[EXERCISE INSTRUCTIONS]:
Print the listing below verbatim, passing over each picture.

------------

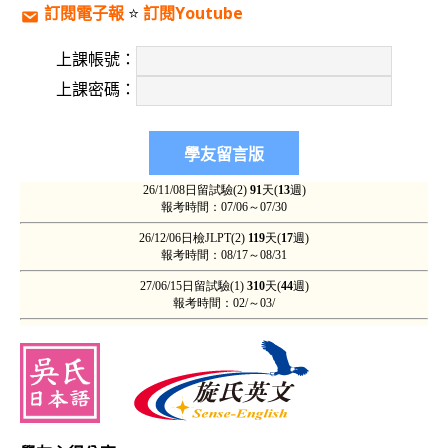
訂閱電子報
⭐️
訂閱Youtube
上課帳號：
上課密碼：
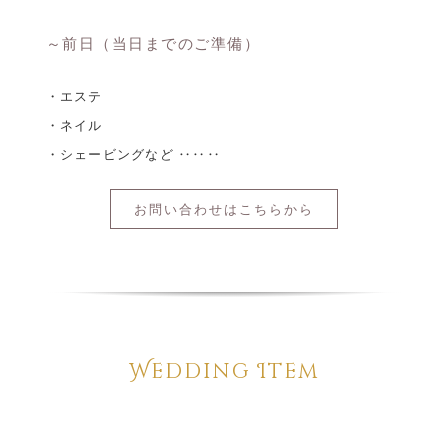
～前日（当日までのご準備）
・エステ
・ネイル
・シェービングなど ‥‥‥
お問い合わせはこちらから
Wedding Item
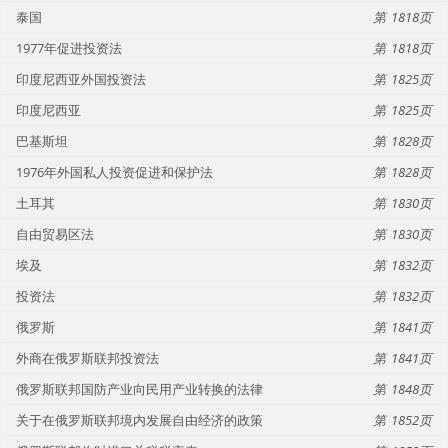
泰国
1818
1977年促进投资法
1818
印度尼西亚外国投资法
1825
印度尼西亚
1825
巴基斯坦
1828
1976年外国私人投资促进和保护法
1828
土耳其
1830
自由贸易区法
1830
埃及
1832
投资法
1832
俄罗斯
1841
外商在俄罗斯联邦投资法
1841
俄罗斯联邦国防产业向民用产业转换的法律
1848
关于在俄罗斯联邦境内发展自由经济的政策
1852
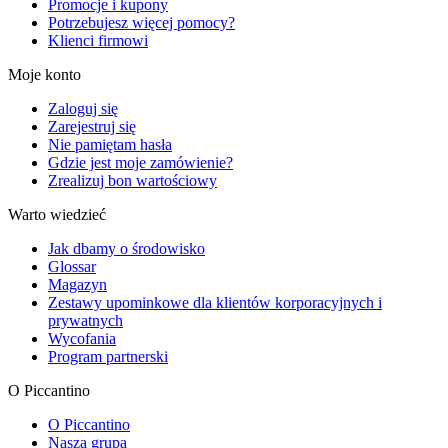
Promocje i kupony
Potrzebujesz więcej pomocy?
Klienci firmowi
Moje konto
Zaloguj się
Zarejestruj się
Nie pamiętam hasła
Gdzie jest moje zamówienie?
Zrealizuj bon wartościowy
Warto wiedzieć
Jak dbamy o środowisko
Glossar
Magazyn
Zestawy upominkowe dla klientów korporacyjnych i
prywatnych
Wycofania
Program partnerski
O Piccantino
O Piccantino
Nasza grupa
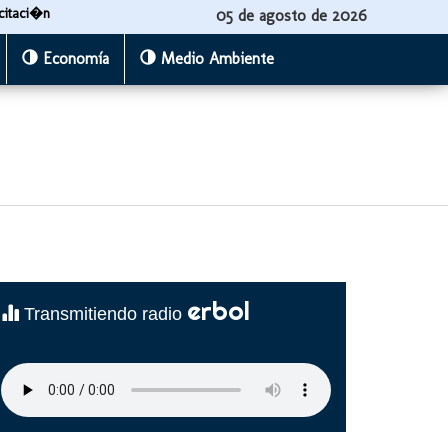
citaci�n
05 de agosto de 2026
Economía
Medio Ambiente
erbol
Transmitiendo radio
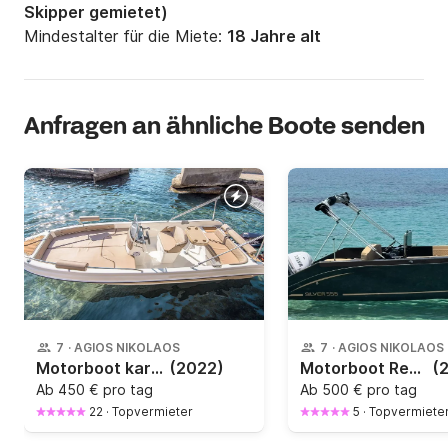
Skipper gemietet)
Mindestalter für die Miete:
18 Jahre alt
Anfragen an ähnliche Boote senden
7
·
AGIOS NIKOLAOS
7
·
AGIOS NIKOLAOS
Motorboot karel Ithaka 550
(2022)
Motorboot Remus Silver line 555 30PS
(
Ab
450 € pro tag
Ab
500 € pro tag
22
·
Topvermieter
5
·
Topvermiete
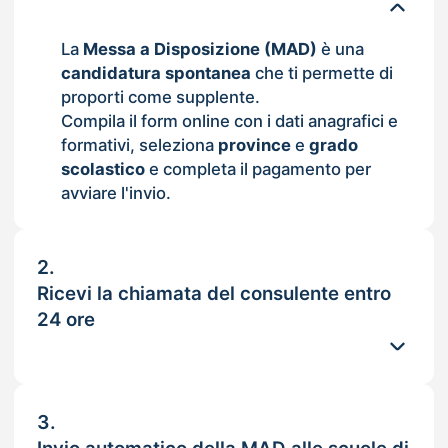
La
Messa a Disposizione (MAD)
è una
candidatura spontanea
che ti permette di
proporti come supplente.
Compila il form online con i dati anagrafici e
formativi, seleziona
province
e
grado
scolastico
e completa il pagamento per
avviare l'invio.
2.
Ricevi la chiamata del consulente entro
24 ore
3.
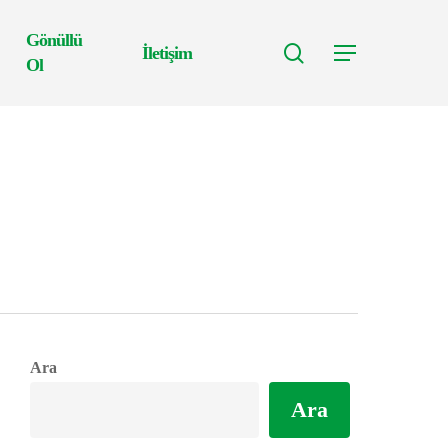
Gönüllü
search
İletişim
Menu
Ol
Ara
Ara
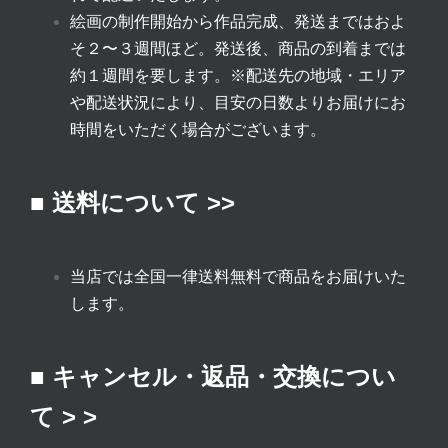
絵画の制作開始から作品完成、発送まではおよ
そ２〜３週間ほど。発送後、商品の到着までは
約１週間を要します。
※配送先の地域・エリア
や配送状況により、目安の日数よりお届けにお
時間をいただく場合がございます。
■ 送料について >>
当店では全国一律送料無料で商品をお届けいた
します。
■ キャンセル・返品・交換につい
て > >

------------

[RESULT OF THIS EXERCISE]:
訂閱電子報
⭐️
訂閱Youtube
上課帳號：
上課密碼：
～前日（当日までのご準備）
・エステ
・ネイル
・シェービングなど ‥‥‥
お問い合わせはこちらから
Wedding Item
泰国
1818
1977年促进投资法
1818
印度尼西亚外国投资法
1825
印度尼西亚
1825
巴基斯坦
1828
1976年外国私人投资促进和保护法
1828
土耳其
1830
自由贸易区法
1830
埃及
1832
投资法
1832
俄罗斯
1841
外商在俄罗斯联邦投资法
1841
俄罗斯联邦国防产业向民用产业转换的法律
1848
关于在俄罗斯联邦境内发展自由经济的政策
1852
Promocje i kupony
Potrzebujesz więcej pomocy?
Klienci firmowi
Moje konto
Zaloguj się
Zarejestruj się
Nie pamiętam hasła
Gdzie jest moje zamówienie?
Zrealizuj bon wartościowy
Warto wiedzieć
Jak dbamy o środowisko
Glossar
Magazyn
Zestawy upominkowe dla klientów korporacyjnych i
prywatnych
Wycofania
Program partnerski
O Piccantino
O Piccantino
Nasza grupa
citaci�n
05 de agosto de 2026
Economía
Medio Ambiente
erbol
Transmitiendo radio
Skipper gemietet)
Mindestalter für die Miete:
18 Jahre alt
Anfragen an ähnliche Boote senden
7
·
AGIOS NIKOLAOS
7
·
AGIOS NIKOLAOS
Motorboot karel Ithaka 550
(2022)
Motorboot Remus Silver line 555 30PS
(
Ab
450 € pro tag
Ab
500 € pro tag
22
·
Topvermieter
5
·
Topvermiete
La
Messa a Disposizione (MAD)
è una
candidatura spontanea
che ti permette di
proporti come supplente.
Compila il form online con i dati anagrafici e
formativi, seleziona
province
e
grado
scolastico
e completa il pagamento per
avviare l'invio.
2.
Ricevi la chiamata del consulente entro
24 ore
3.
Gönüllü
search
İletişim
Menu
Ol
Ara
Ara
絵画の制作開始から作品完成、発送まではおよ
そ２〜３週間ほど。発送後、商品の到着までは
約１週間を要します。
※配送先の地域・エリア
や配送状況により、目安の日数よりお届けにお
時間をいただく場合がございます。
■ 送料について >>
当店では全国一律送料無料で商品をお届けいた
します。
■ キャンセル・返品・交換につい
て > >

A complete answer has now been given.